The Boston Scalability User Group was started by Anthony Chaves in February 2008. The potential audience for multi-user software applications grows every day. Most of the time the software’s capacity for users and data is far lower than what is required of it. Dictionary.com defines scalability as “how well a solution to some problem works when the size of the problem increases”. This includes an increase in user size, page views, data stored, data processed and more.
The group was started to address the lack of ongoing professional discussion about application scalability. The goal of a scalable application is to have the ability to add capacity without diminishing the user experience. There are so many methods that can be used to achieve this goal and BostonSUG will enable software developers, architects, DBAs, and IT guys (and anyone else interested) in exploring and discussing the tools, strategies and challenges involved with scaling a software application.
Scalability doesn’t apply to just one platform or just one programming language or just one application architecture or just one DBMS. At this point in time scalability considerations permeate almost all aspects of software development. There is no silver bullet that will instantly make your application scalable.
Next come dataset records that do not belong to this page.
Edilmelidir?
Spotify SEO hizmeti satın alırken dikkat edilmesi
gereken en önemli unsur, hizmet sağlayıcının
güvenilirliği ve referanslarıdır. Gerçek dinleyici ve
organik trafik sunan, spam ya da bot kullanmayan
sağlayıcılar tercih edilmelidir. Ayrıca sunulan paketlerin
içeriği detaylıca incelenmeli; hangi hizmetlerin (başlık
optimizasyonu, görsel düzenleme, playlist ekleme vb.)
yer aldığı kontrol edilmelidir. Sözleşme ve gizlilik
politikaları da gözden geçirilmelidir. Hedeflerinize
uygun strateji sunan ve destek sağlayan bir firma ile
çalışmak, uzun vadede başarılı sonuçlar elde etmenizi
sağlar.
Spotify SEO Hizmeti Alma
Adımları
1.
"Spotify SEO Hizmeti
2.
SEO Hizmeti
Instead you have to work at it. BostonSUG will line up the foremost experts in the field to give presentations at each of our monthly meetings. Their presentations will be technical and encourage detailed discussion on some of the most cutting-edge software and best practice design considerations out there to give you the tools required to build a scalable software package.
The list of upcoming meeting topics includes enterprise .NET applications, JVM clustering and Amazon Web Services. There is also the possibility of having round-table discussion meetings in which BostonSUG members propose topics to explore or hear advice from other members that have encountered the topic.